Glue Job details — Tumult Analytics

Glue Job parameters — Tumult Analytics

Click Save on the top right corner and then Click Run. Tumult Analytics takes about 4 minutes to run with the chosen dataset and parameters.

C. Glue Job for PipelineDP

1. Create another new Glue Job using this script.
2. Click on the Job Details tab and, fill in the following information:

Name: differential-privacy-pipelinedp
IAM Role: glue-differential-privacy-role (created in prerequisites)
Type: Spark
Glue Version: Glue 3.0 - Supports spark 3.1, Scala 2, Python 3
Language: Python 3
Worker Type: G 1X (4vCPU and 16GB RAM)
Automatically scale the number of workers: Disable (this is for cost management purposes, if you do need more scalability you can leave this checked).
Job Bookmark: Enable
Flex execution: Enable (to reduce some cost)
Requested number of workers: 10
Job timeout (minutes): 720 minutes (12 hours)

Advanced Properties (default values for un-mentioned)
- Glue data catalog as the Hive metastore: Disable
- Job Parameters:
   --additional-python-modules : pipeline-dp==0.2.0
   --column_name : TotalPop
   --epsilon : 1
   --s3_file : s3://{S3_BUCKET}/real_world_data/acs2017_census_tract_data.csv
   --query: MEAN    # (can be changed to COUNT, MEAN, SUM, VARIANCE)
Note: change the S3_BUCKET parameter to your S3 bucket containing the data.

Click Save on the top right corner and then Click Run. PipelineDP takes about 2 minutes to run with the chosen dataset and parameters.

You can monitor the progress of your job in the Runs tab. Once the status of your run changes from Running to Succeeded, you can view your logs in the Output logs section.

Glue Job — Succeeded execution

Glue Job — Output example

Congratulations, you have successfully run your first scalable differential privacy job in the cloud!

Implementing Differential Privacy with Amazon EMR

For those seeking greater flexibility in setting up their infrastructure, we will also be tackling the same two differential privacy frameworks on AWS EMR. Unlike Glue, EMR requires a deeper level of technical understanding as it involves managing infrastructure but gives you greater control over system-level parameters.

The following diagram provides a system architecture overview of what we will be building:

EMR Architecture

The architecture employs a multi-AZ public-private VPC model to ensure high availability, with the EMR cluster situated in private subnets that have internet access for downloading required packages on-the-fly. The EMR cluster will leverage on S3 for data storage, including logs, to ensure that all potential data and logs generated during the differential privacy calculation process are securely stored and easily accessible for future analysis.

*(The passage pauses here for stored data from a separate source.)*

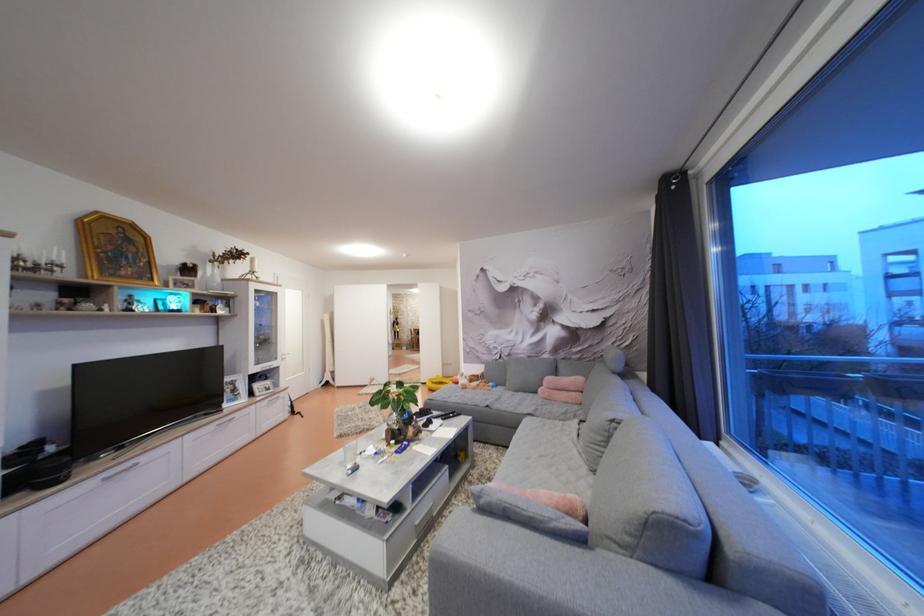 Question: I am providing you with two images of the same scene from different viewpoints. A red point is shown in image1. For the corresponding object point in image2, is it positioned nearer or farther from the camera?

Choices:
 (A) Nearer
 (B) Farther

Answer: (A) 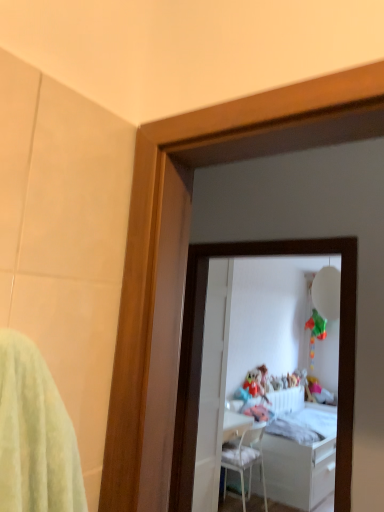 Question: From the image's perspective, is white glossy bed at center below white glossy door at center?

Choices:
 (A) no
 (B) yes

Answer: (B)

Question: Is white glossy bed at center smaller than white glossy door at center?

Choices:
 (A) no
 (B) yes

Answer: (A)

Question: Can you confirm if white glossy bed at center is taller than white glossy door at center?

Choices:
 (A) yes
 (B) no

Answer: (B)

Question: Considering the relative positions of white glossy bed at center and white glossy door at center in the image provided, is white glossy bed at center to the right of white glossy door at center from the viewer's perspective?

Choices:
 (A) no
 (B) yes

Answer: (B)

Question: Is white glossy bed at center not inside white glossy door at center?

Choices:
 (A) no
 (B) yes

Answer: (B)

Question: From the image's perspective, is white glossy bed at center located above or below white glossy door at center?

Choices:
 (A) above
 (B) below

Answer: (B)

Question: Considering the positions of white glossy bed at center and white glossy door at center in the image, is white glossy bed at center bigger or smaller than white glossy door at center?

Choices:
 (A) big
 (B) small

Answer: (A)

Question: Does point (274, 445) appear closer or farther from the camera than point (205, 419)?

Choices:
 (A) farther
 (B) closer

Answer: (A)

Question: Would you say white glossy bed at center is to the left or to the right of white glossy door at center in the picture?

Choices:
 (A) left
 (B) right

Answer: (B)

Question: Is point (311, 412) positioned closer to the camera than point (215, 365)?

Choices:
 (A) farther
 (B) closer

Answer: (A)

Question: In the image, is white glossy mirror at center positioned in front of or behind white glossy door at center?

Choices:
 (A) front
 (B) behind

Answer: (A)

Question: In terms of width, does white glossy mirror at center look wider or thinner when compared to white glossy door at center?

Choices:
 (A) thin
 (B) wide

Answer: (B)

Question: Is white glossy mirror at center to the left or to the right of white glossy door at center in the image?

Choices:
 (A) right
 (B) left

Answer: (A)

Question: From a real-world perspective, is white plastic chair at center physically located above or below white glossy bed at center?

Choices:
 (A) below
 (B) above

Answer: (A)

Question: In terms of size, does white plastic chair at center appear bigger or smaller than white glossy bed at center?

Choices:
 (A) small
 (B) big

Answer: (A) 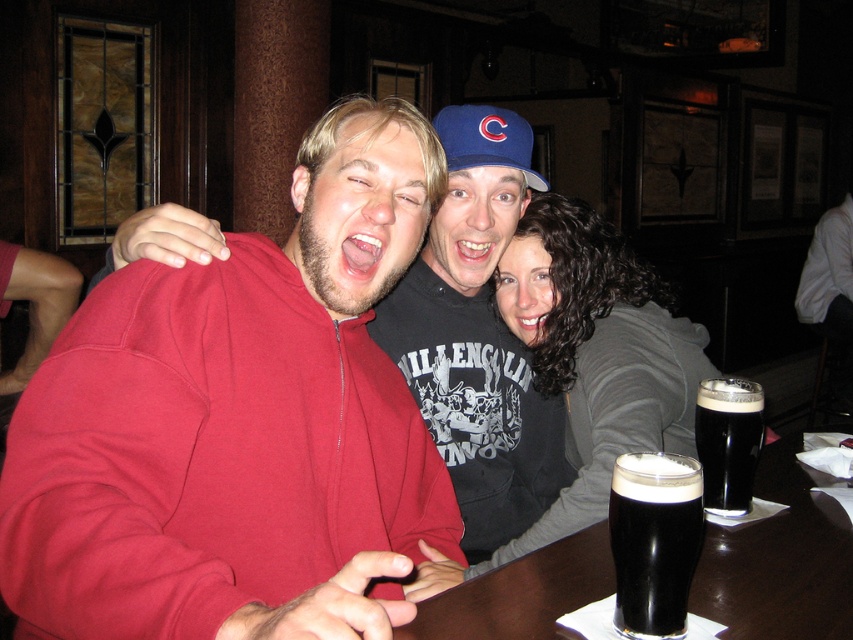 Does dark wood table at center appear under black matte stout at center?

Yes.

Describe the element at coordinates (779, 561) in the screenshot. I see `dark wood table at center` at that location.

This screenshot has width=853, height=640. Find the location of `dark wood table at center`. dark wood table at center is located at coordinates point(779,561).

Does matte red hoodie at center have a greater height compared to black matte stout at center?

Correct, matte red hoodie at center is much taller as black matte stout at center.

Between point (126, 560) and point (683, 548), which one is positioned behind?

The point (683, 548) is behind.

Which is in front, point (328, 125) or point (648, 614)?

Positioned in front is point (648, 614).

The image size is (853, 640). I want to click on matte red hoodie at center, so click(238, 424).

What do you see at coordinates (596, 355) in the screenshot?
I see `smooth dark hair at center` at bounding box center [596, 355].

Does smooth dark hair at center have a lesser width compared to dark wood table at center?

Yes, smooth dark hair at center is thinner than dark wood table at center.

Identify the location of smooth dark hair at center. Image resolution: width=853 pixels, height=640 pixels. (596, 355). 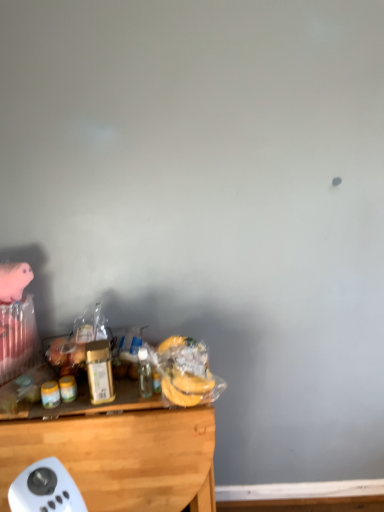 The image size is (384, 512). I want to click on free space that is in between yellow matte jar at left, the 2th food viewed from the right, and translucent plastic bottle at center, the 2th bottle in the left-to-right sequence, so click(108, 399). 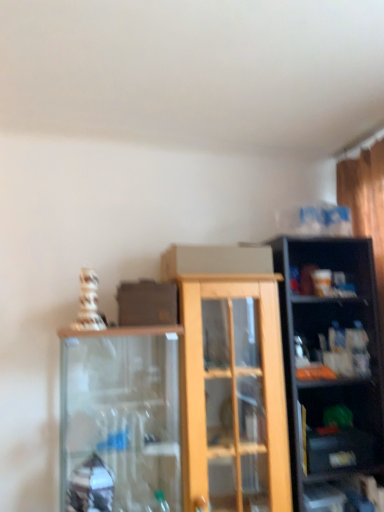 The height and width of the screenshot is (512, 384). What do you see at coordinates (332, 339) in the screenshot? I see `clear plastic bottles at right, which is counted as the second shelf, starting from the bottom` at bounding box center [332, 339].

Find the location of `clear plastic bottles at right, which is counted as the second shelf, starting from the bottom`. clear plastic bottles at right, which is counted as the second shelf, starting from the bottom is located at coordinates (332, 339).

The width and height of the screenshot is (384, 512). I want to click on matte black shelf at lower right, which is the 1th shelf in bottom-to-top order, so click(340, 426).

In the scene shown: What is the approximate width of matte black shelf at lower right, which is the 1th shelf in bottom-to-top order?

matte black shelf at lower right, which is the 1th shelf in bottom-to-top order, is 7.31 inches wide.

Describe the element at coordinates (340, 426) in the screenshot. The image size is (384, 512). I see `matte black shelf at lower right, which is the 1th shelf in bottom-to-top order` at that location.

Identify the location of clear plastic bottles at right, placed as the 1th shelf when sorted from top to bottom. The image size is (384, 512). (332, 339).

In the image, is clear plastic bottles at right, placed as the 1th shelf when sorted from top to bottom, on the left side or the right side of matte black shelf at lower right, which is the 1th shelf in bottom-to-top order?

clear plastic bottles at right, placed as the 1th shelf when sorted from top to bottom, is positioned on matte black shelf at lower right, which is the 1th shelf in bottom-to-top order,'s right side.

Who is more distant, clear plastic bottles at right, placed as the 1th shelf when sorted from top to bottom, or matte black shelf at lower right, which is the 1th shelf in bottom-to-top order?

clear plastic bottles at right, placed as the 1th shelf when sorted from top to bottom.

Considering the points (333, 368) and (353, 418), which point is behind, point (333, 368) or point (353, 418)?

The point (353, 418) is more distant.

From the picture: From the image's perspective, is clear plastic bottles at right, placed as the 1th shelf when sorted from top to bottom, located beneath matte black shelf at lower right, which is the 1th shelf in bottom-to-top order?

Actually, clear plastic bottles at right, placed as the 1th shelf when sorted from top to bottom, appears above matte black shelf at lower right, which is the 1th shelf in bottom-to-top order, in the image.

From a real-world perspective, is clear plastic bottles at right, placed as the 1th shelf when sorted from top to bottom, above or below matte black shelf at lower right, which is the 1th shelf in bottom-to-top order?

clear plastic bottles at right, placed as the 1th shelf when sorted from top to bottom, is above matte black shelf at lower right, which is the 1th shelf in bottom-to-top order.

Considering the relative sizes of clear plastic bottles at right, which is counted as the second shelf, starting from the bottom, and matte black shelf at lower right, which is the 1th shelf in bottom-to-top order, in the image provided, is clear plastic bottles at right, which is counted as the second shelf, starting from the bottom, wider than matte black shelf at lower right, which is the 1th shelf in bottom-to-top order,?

Yes, clear plastic bottles at right, which is counted as the second shelf, starting from the bottom, is wider than matte black shelf at lower right, which is the 1th shelf in bottom-to-top order.

Does clear plastic bottles at right, placed as the 1th shelf when sorted from top to bottom, have a lesser height compared to matte black shelf at lower right, the 2th shelf viewed from the top?

No.

Consider the image. In terms of size, does clear plastic bottles at right, which is counted as the second shelf, starting from the bottom, appear bigger or smaller than matte black shelf at lower right, which is the 1th shelf in bottom-to-top order?

Clearly, clear plastic bottles at right, which is counted as the second shelf, starting from the bottom, is larger in size than matte black shelf at lower right, which is the 1th shelf in bottom-to-top order.

Could matte black shelf at lower right, which is the 1th shelf in bottom-to-top order, be considered to be inside clear plastic bottles at right, which is counted as the second shelf, starting from the bottom?

No, clear plastic bottles at right, which is counted as the second shelf, starting from the bottom, does not contain matte black shelf at lower right, which is the 1th shelf in bottom-to-top order.

Is clear plastic bottles at right, which is counted as the second shelf, starting from the bottom, with matte black shelf at lower right, the 2th shelf viewed from the top?

clear plastic bottles at right, which is counted as the second shelf, starting from the bottom, is not next to matte black shelf at lower right, the 2th shelf viewed from the top, and they're not touching.

Is clear plastic bottles at right, placed as the 1th shelf when sorted from top to bottom, positioned with its back to matte black shelf at lower right, the 2th shelf viewed from the top?

No, clear plastic bottles at right, placed as the 1th shelf when sorted from top to bottom, is not facing away from matte black shelf at lower right, the 2th shelf viewed from the top.

Can you tell me how much clear plastic bottles at right, which is counted as the second shelf, starting from the bottom, and matte black shelf at lower right, which is the 1th shelf in bottom-to-top order, differ in facing direction?

0.15 degrees separate the facing orientations of clear plastic bottles at right, which is counted as the second shelf, starting from the bottom, and matte black shelf at lower right, which is the 1th shelf in bottom-to-top order.

Could you measure the distance between clear plastic bottles at right, placed as the 1th shelf when sorted from top to bottom, and matte black shelf at lower right, which is the 1th shelf in bottom-to-top order?

They are 7.97 inches apart.

Identify the location of shelf above the matte black shelf at lower right, the 2th shelf viewed from the top (from the image's perspective). (332, 339).

Can you confirm if matte black shelf at lower right, which is the 1th shelf in bottom-to-top order, is positioned to the right of clear plastic bottles at right, placed as the 1th shelf when sorted from top to bottom?

No.

Is the depth of matte black shelf at lower right, the 2th shelf viewed from the top, less than that of clear plastic bottles at right, which is counted as the second shelf, starting from the bottom?

Yes, the depth of matte black shelf at lower right, the 2th shelf viewed from the top, is less than that of clear plastic bottles at right, which is counted as the second shelf, starting from the bottom.

Between point (322, 447) and point (321, 298), which one is positioned behind?

The point (321, 298) is more distant.

From the image's perspective, is matte black shelf at lower right, the 2th shelf viewed from the top, positioned above or below clear plastic bottles at right, which is counted as the second shelf, starting from the bottom?

matte black shelf at lower right, the 2th shelf viewed from the top, is situated lower than clear plastic bottles at right, which is counted as the second shelf, starting from the bottom, in the image.

From a real-world perspective, which is physically below, matte black shelf at lower right, which is the 1th shelf in bottom-to-top order, or clear plastic bottles at right, placed as the 1th shelf when sorted from top to bottom?

matte black shelf at lower right, which is the 1th shelf in bottom-to-top order, is physically lower.

Between matte black shelf at lower right, the 2th shelf viewed from the top, and clear plastic bottles at right, which is counted as the second shelf, starting from the bottom, which one has smaller width?

Thinner between the two is matte black shelf at lower right, the 2th shelf viewed from the top.

Who is shorter, matte black shelf at lower right, which is the 1th shelf in bottom-to-top order, or clear plastic bottles at right, which is counted as the second shelf, starting from the bottom?

Standing shorter between the two is matte black shelf at lower right, which is the 1th shelf in bottom-to-top order.

Is matte black shelf at lower right, the 2th shelf viewed from the top, bigger or smaller than clear plastic bottles at right, which is counted as the second shelf, starting from the bottom?

Considering their sizes, matte black shelf at lower right, the 2th shelf viewed from the top, takes up less space than clear plastic bottles at right, which is counted as the second shelf, starting from the bottom.

Is matte black shelf at lower right, the 2th shelf viewed from the top, spatially inside clear plastic bottles at right, placed as the 1th shelf when sorted from top to bottom, or outside of it?

matte black shelf at lower right, the 2th shelf viewed from the top, is not enclosed by clear plastic bottles at right, placed as the 1th shelf when sorted from top to bottom.

Can you see matte black shelf at lower right, which is the 1th shelf in bottom-to-top order, touching clear plastic bottles at right, placed as the 1th shelf when sorted from top to bottom?

No, matte black shelf at lower right, which is the 1th shelf in bottom-to-top order, is not making contact with clear plastic bottles at right, placed as the 1th shelf when sorted from top to bottom.

Is clear plastic bottles at right, placed as the 1th shelf when sorted from top to bottom, at the back of matte black shelf at lower right, the 2th shelf viewed from the top?

No, matte black shelf at lower right, the 2th shelf viewed from the top, is not facing away from clear plastic bottles at right, placed as the 1th shelf when sorted from top to bottom.

Find the location of a particular element. shelf on the right of matte black shelf at lower right, the 2th shelf viewed from the top is located at coordinates (332, 339).

Where is `shelf that appears above the matte black shelf at lower right, which is the 1th shelf in bottom-to-top order (from the image's perspective)`? This screenshot has width=384, height=512. shelf that appears above the matte black shelf at lower right, which is the 1th shelf in bottom-to-top order (from the image's perspective) is located at coordinates (332, 339).

At what (x,y) coordinates should I click in order to perform the action: click on shelf in front of the clear plastic bottles at right, which is counted as the second shelf, starting from the bottom. Please return your answer as a coordinate pair (x, y). Looking at the image, I should click on (340, 426). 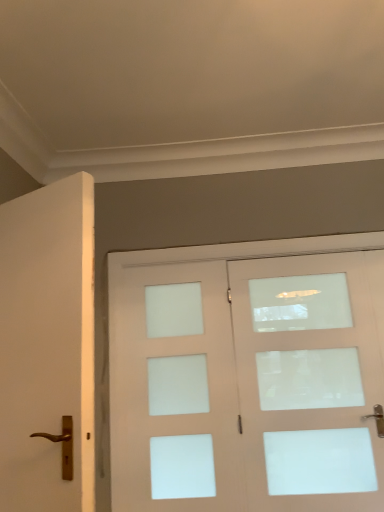 Identify the location of matte white door at center, which is counted as the 1th door, starting from the right. This screenshot has height=512, width=384. (245, 378).

Where is `white frosted glass screen door at center`? white frosted glass screen door at center is located at coordinates (172, 385).

Can we say white frosted glass screen door at center lies outside white matte door at left, which ranks as the second door in back-to-front order?

white frosted glass screen door at center is positioned outside white matte door at left, which ranks as the second door in back-to-front order.

Between white frosted glass screen door at center and white matte door at left, acting as the first door starting from the front, which one appears on the left side from the viewer's perspective?

From the viewer's perspective, white matte door at left, acting as the first door starting from the front, appears more on the left side.

Which of these two, white frosted glass screen door at center or white matte door at left, which ranks as the second door in back-to-front order, is smaller?

Smaller between the two is white frosted glass screen door at center.

Considering the relative sizes of white frosted glass screen door at center and white matte door at left, acting as the first door starting from the front, in the image provided, is white frosted glass screen door at center taller than white matte door at left, acting as the first door starting from the front,?

Yes, white frosted glass screen door at center is taller than white matte door at left, acting as the first door starting from the front.

How different are the orientations of white matte door at left, acting as the first door starting from the front, and matte white door at center, acting as the first door starting from the back, in degrees?

They differ by 151 degrees in their facing directions.

Between point (60, 379) and point (180, 337), which one is positioned behind?

The point (180, 337) is behind.

Can you confirm if white matte door at left, which is the second door in right-to-left order, is smaller than matte white door at center, the 2th door positioned from the left?

Correct, white matte door at left, which is the second door in right-to-left order, occupies less space than matte white door at center, the 2th door positioned from the left.

Can you confirm if white matte door at left, acting as the first door starting from the front, is thinner than matte white door at center, which is counted as the 1th door, starting from the right?

In fact, white matte door at left, acting as the first door starting from the front, might be wider than matte white door at center, which is counted as the 1th door, starting from the right.

Could you tell me if matte white door at center, which is the second door from front to back, is facing white matte door at left, which is the second door in right-to-left order?

No.

You are a GUI agent. You are given a task and a screenshot of the screen. Output one action in this format:
    pyautogui.click(x=<x>, y=<y>)
    Task: Click on the door located in front of the matte white door at center, acting as the first door starting from the back
    
    Given the screenshot: What is the action you would take?
    pyautogui.click(x=47, y=345)

Is the position of matte white door at center, acting as the first door starting from the back, less distant than that of white matte door at left, which is the second door in right-to-left order?

No, it is behind white matte door at left, which is the second door in right-to-left order.

From the image's perspective, is matte white door at center, acting as the first door starting from the back, located above or below white matte door at left, acting as the first door starting from the front?

Based on their image positions, matte white door at center, acting as the first door starting from the back, is located beneath white matte door at left, acting as the first door starting from the front.

Would you say white matte door at left, which ranks as the second door in back-to-front order, is outside white frosted glass screen door at center?

Yes, white matte door at left, which ranks as the second door in back-to-front order, is outside of white frosted glass screen door at center.

You are a GUI agent. You are given a task and a screenshot of the screen. Output one action in this format:
    pyautogui.click(x=<x>, y=<y>)
    Task: Click on the door that is the 2nd one when counting forward from the white frosted glass screen door at center
    The width and height of the screenshot is (384, 512).
    Given the screenshot: What is the action you would take?
    point(47,345)

From the image's perspective, between white matte door at left, which is the second door in right-to-left order, and white frosted glass screen door at center, which one is located above?

From the image's view, white matte door at left, which is the second door in right-to-left order, is above.

How distant is white frosted glass screen door at center from matte white door at center, the 2th door positioned from the left?

A distance of 5.53 inches exists between white frosted glass screen door at center and matte white door at center, the 2th door positioned from the left.

Is white frosted glass screen door at center shorter than matte white door at center, which is counted as the 1th door, starting from the right?

Yes, white frosted glass screen door at center is shorter than matte white door at center, which is counted as the 1th door, starting from the right.

Find the location of `door that is the 1st one when counting forward from the white frosted glass screen door at center`. door that is the 1st one when counting forward from the white frosted glass screen door at center is located at coordinates (245, 378).

Is white frosted glass screen door at center with matte white door at center, the 2th door positioned from the left?

No.

Which of these two, matte white door at center, acting as the first door starting from the back, or white frosted glass screen door at center, stands taller?

matte white door at center, acting as the first door starting from the back.

Does matte white door at center, which is counted as the 1th door, starting from the right, appear on the left side of white frosted glass screen door at center?

No.

Is matte white door at center, which is the second door from front to back, not within white frosted glass screen door at center?

Yes, matte white door at center, which is the second door from front to back, is outside of white frosted glass screen door at center.

The height and width of the screenshot is (512, 384). Identify the location of screen door below the white matte door at left, arranged as the first door when viewed from the left (from the image's perspective). (172, 385).

This screenshot has height=512, width=384. Find the location of `door that is above the matte white door at center, which is the second door from front to back (from the image's perspective)`. door that is above the matte white door at center, which is the second door from front to back (from the image's perspective) is located at coordinates (47, 345).

From the image, which object appears to be nearer to white frosted glass screen door at center, matte white door at center, which is counted as the 1th door, starting from the right, or white matte door at left, which ranks as the second door in back-to-front order?

matte white door at center, which is counted as the 1th door, starting from the right.

Estimate the real-world distances between objects in this image. Which object is closer to matte white door at center, which is the second door from front to back, white frosted glass screen door at center or white matte door at left, arranged as the first door when viewed from the left?

white frosted glass screen door at center is positioned closer to the anchor matte white door at center, which is the second door from front to back.

Based on their spatial positions, is white matte door at left, arranged as the first door when viewed from the left, or white frosted glass screen door at center further from matte white door at center, the 2th door positioned from the left?

Among the two, white matte door at left, arranged as the first door when viewed from the left, is located further to matte white door at center, the 2th door positioned from the left.

Estimate the real-world distances between objects in this image. Which object is further from white matte door at left, which is the second door in right-to-left order, matte white door at center, acting as the first door starting from the back, or white frosted glass screen door at center?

Note: You can consider further enhancing network security by using VPC endpoints to route requests through PrivateLink to run them solely within the AWS network, rather than through the internet.

A. Getting Started

In order to use EMR, there are some prerequisite steps we need to take, such as creating the base architecture and IAM roles.

Creating the base architecture

The following steps outline the process of creating the necessary infrastructure and network resources to initialise the EMR cluster.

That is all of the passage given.